If Roberto Mancini had got his wish in the summer it would have reduced the need for his increasingly high-risk strategy of placing trust in the mercurial talents of Mario Balotelli.
Manchester City manager Mancini had desires on Robin van Persie as his showpiece summer signing. It would have sent a sign of his determination to keep Manchester United away from their newly won Premier League title.
Instead, the former Arsenal captain expressed his wish to move to Old Trafford and Mancini was left to harbour the wildly optimistic notion that his 22-year-old fellow Italian might produce his undoubted ability on a more consistent basis.
The potential for a shift in power based on Van Persie's chosen destination was graphically illustrated in a pulsating, stormy Manchester derby that saw the Netherlands striker further cement his place in the affections of United's followers.
Van Persie's influence was fleeting but crucial, a late deflected free-kick securing United a 3-2 win that gives them a six-point lead at the top of the table. Balotelli's influence was so negligible that it called Mancini's own judgement into question.
After City concluded an abject Champions League campaign with defeat against Borussia Dortmund in Germany on Tuesday, Mancini needed a big response, and preferably a victory, against United.
There is no suggestion Mancini is under pressure for his job at this stage - but reality dictates he needs to win the Premier League once again if his position is not to come under serious scrutiny, not least because of City's failure in Europe.
It made Mancini's decision to plump for Balotelli, a peripheral and low-key figure this season, ahead of Carlos Tevez against United even more of a gamble.
It was a gamble that failed.
Balotelli was not the sole reason City lost but it was almost impossible to fathom the logic of his selection, unless Mancini was backing a hunch that he might produce his "Why Always Me?" magic of City's 6-1 win at Old Trafford last season.
It was not to be. Balotelli was marginal at best and fortunate to even see the start of the second half before another careless squandering of possession frustrated Mancini once too often and Tevez was beckoned.
Balotelli, predictably, glared at Mancini before marching down the tunnel. He could have no complaints because all he had done was underscore the error of his manager's ways by picking him.
City's fans had already registered their impatience with Balotelli - and they have been unswervingly loyal even when he has put them to the test - and more joined in when he walked off.
Tevez helped City pull back Wayne Rooney's two goals with strikes from Yaya Toure and Pablo Zabaleta until Van Persie's intervention decided the destiny of the points - and consigned Mancini's men to their first home defeat since facing Everton on 20 December 2010.
The dynamic of Mancini's relationship with Balotelli is fascinating. For such a notoriously hard-line and authoritarian manager he has indulged the young maverick through all his tribulations, but there comes a time when indulgence must end.
Mancini often declares his love for Balotelli the player and the person and this manifests itself in the usual ways. He gets impatient with him quicker than others - he was gesticulating in his direction only minutes into the game - but forgives him even more swiftly and hopes things will be better next time.

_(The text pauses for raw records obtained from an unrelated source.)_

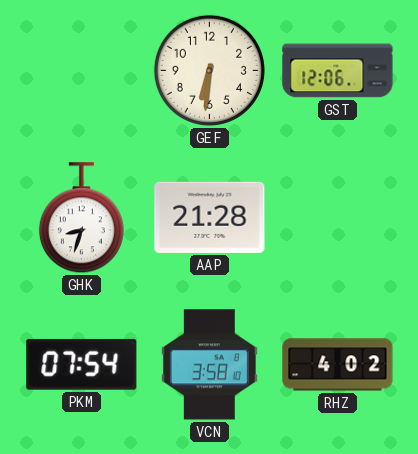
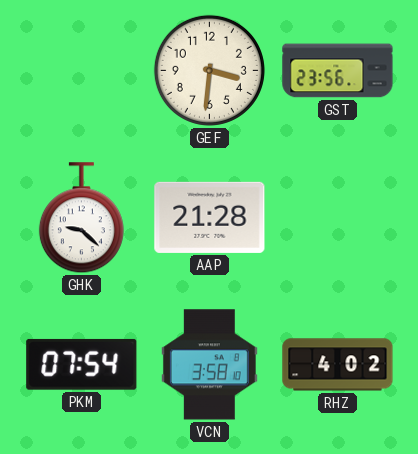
GEF: 6:31 -> 3:31
GST: 12:06 -> 23:56
GHK: 8:33 -> 9:22
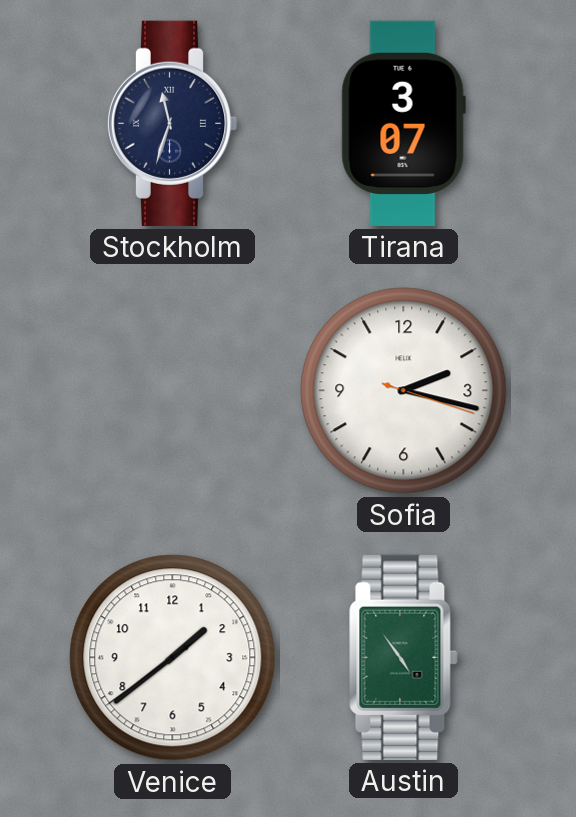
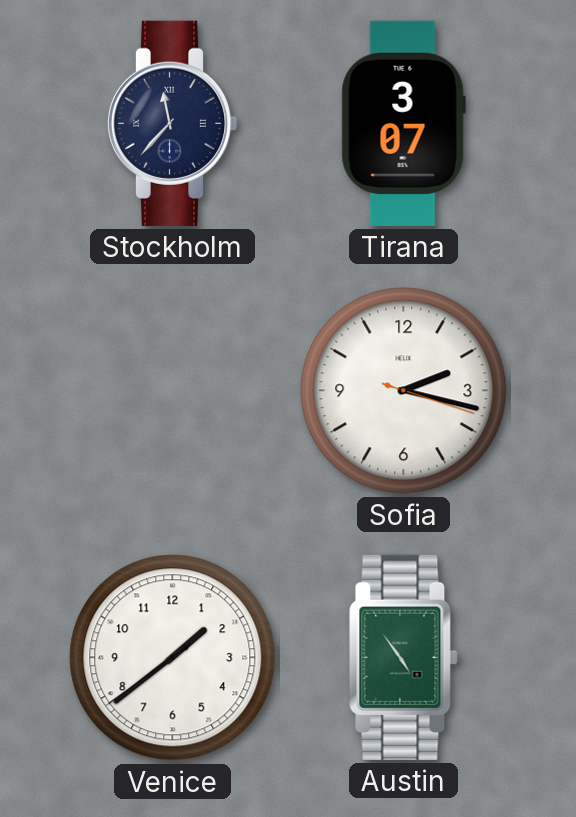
Stockholm: 11:33 -> 11:37
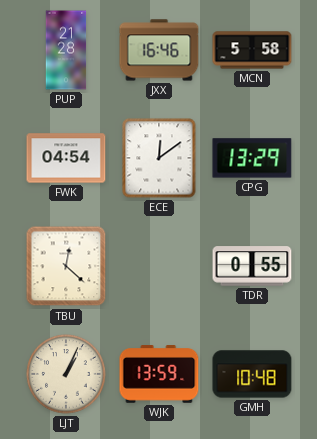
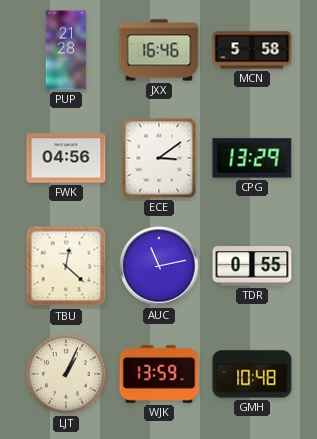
FWK: 04:54 -> 04:56
ECE: 12:09 -> 3:09
AUC: none -> 11:13
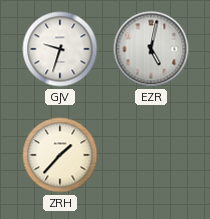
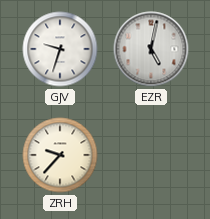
ZRH: 1:37 -> 9:37
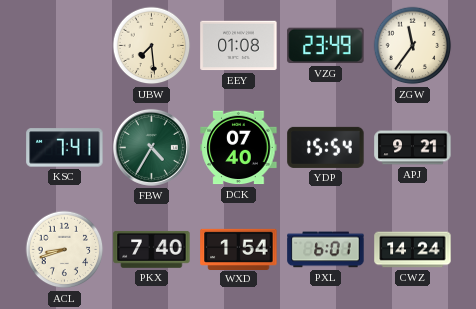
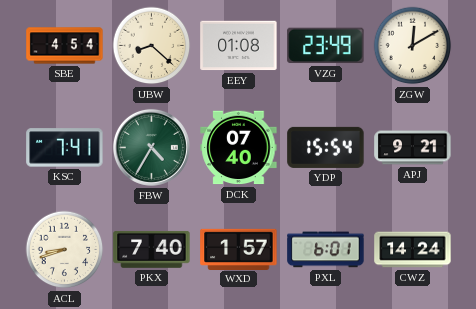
SBE: none -> 4:54
UBW: 7:29 -> 8:22
ZGW: 11:36 -> 12:10
WXD: 1:54 -> 1:57
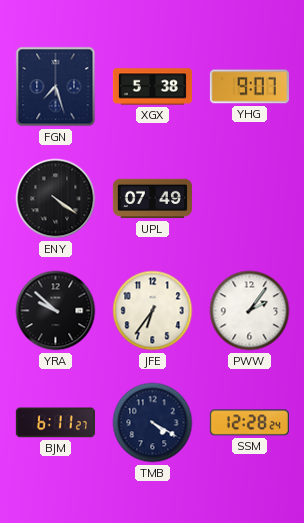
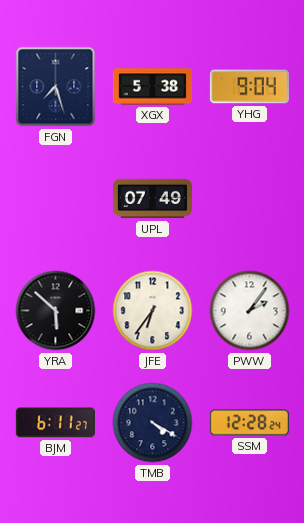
YHG: 9:07 -> 9:04
ENY: 4:21 -> none
YRA: 9:52 -> 5:52
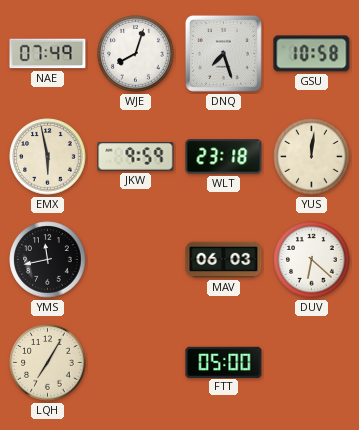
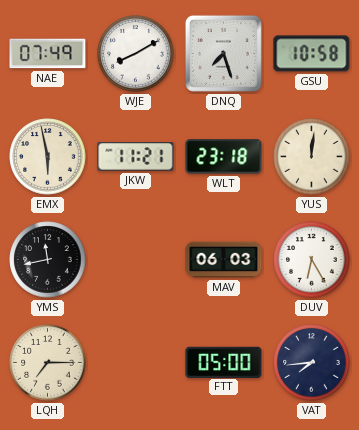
WJE: 8:03 -> 8:10
JKW: 9:59 -> 11:21
DUV: 6:22 -> 6:25
LQH: 7:05 -> 7:15
VAT: none -> 7:44
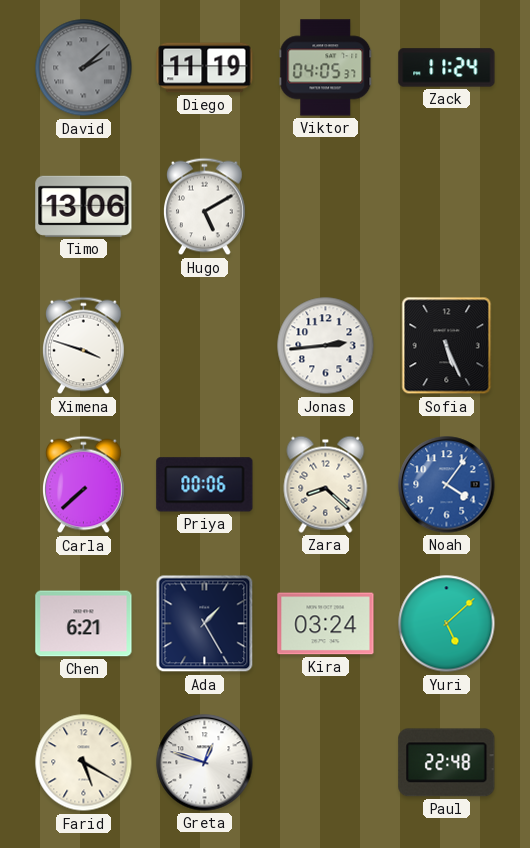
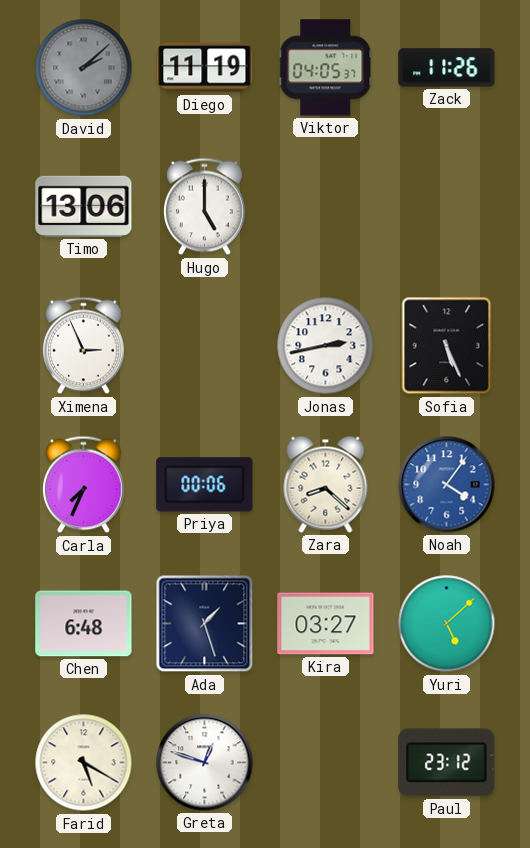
Zack: 11:24 -> 11:26
Hugo: 5:10 -> 5:00
Ximena: 3:48 -> 2:56
Jonas: 2:44 -> 2:43
Carla: 7:38 -> 7:34
Chen: 6:21 -> 6:48
Ada: 1:25 -> 1:27
Kira: 03:24 -> 03:27
Paul: 22:48 -> 23:12
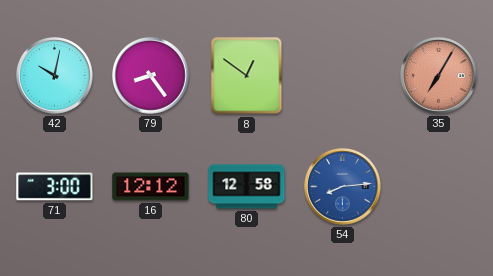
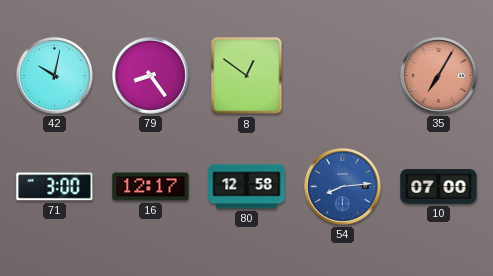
16: 12:12 -> 12:17
10: none -> 07:00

Many would regard it as a weak spot because there is a growing body of evidence that suggests Mancini should cut his losses and accept Balotelli will never produce consistency, certainly not at City.
In Mancini and City's current position, and there is still so much to play for, he cannot simply trust to luck and the hope Balotelli will deliver for him.
City are still well placed to push United and retain the title but it will become increasingly difficult for Mancini to be convinced Balotelli can play his role. The temperament looks too flawed; the moments of quality too rare.
The time is coming when Balotelli, in terms of performance, either has to put up or shut up.
Balotelli has great ability, even his most ardent critics would accept that, but it is a fat lot of good to Mancini and City if he keeps it hidden from view on an almost permanent basis.
Mancini had a decidedly mixed day as United took a grip on the pursuit of the title. He was unfortunate to lose influential captain Vincent Kompany early on - but his decision to replace him with Kolo Toure, who looked unfit for purpose, rather than Joleon Lescott was questionable.
The logic states, confirmed by Mancini himself, that he did not wish to play with two left-sided central defenders by pairing Lescott with Matija Nastasic - but does another logic not state it might be wiser to pair the better defenders, even if they both favour the same foot?
These were questions arising from a magnificent game of football sadly marred by incidents amid the celebrations following Van Persie's winner.
Manchester United's when he was struck by an object thrown from the crowd and City keeper Joe Hart needed to intercept a pitch invader with designs on getting at the defender.
City duly apologised and it is sad such a tiny minority should scar what was a wonderful afternoon of entertainment.
Ferdinand was able to laugh off the incident on Twitter later: the pain eased by a vital victory. For City the agony might be a little more enduring.
It has been a bad week for the champions - now Mancini must finally decide how to solve a problem like Mario.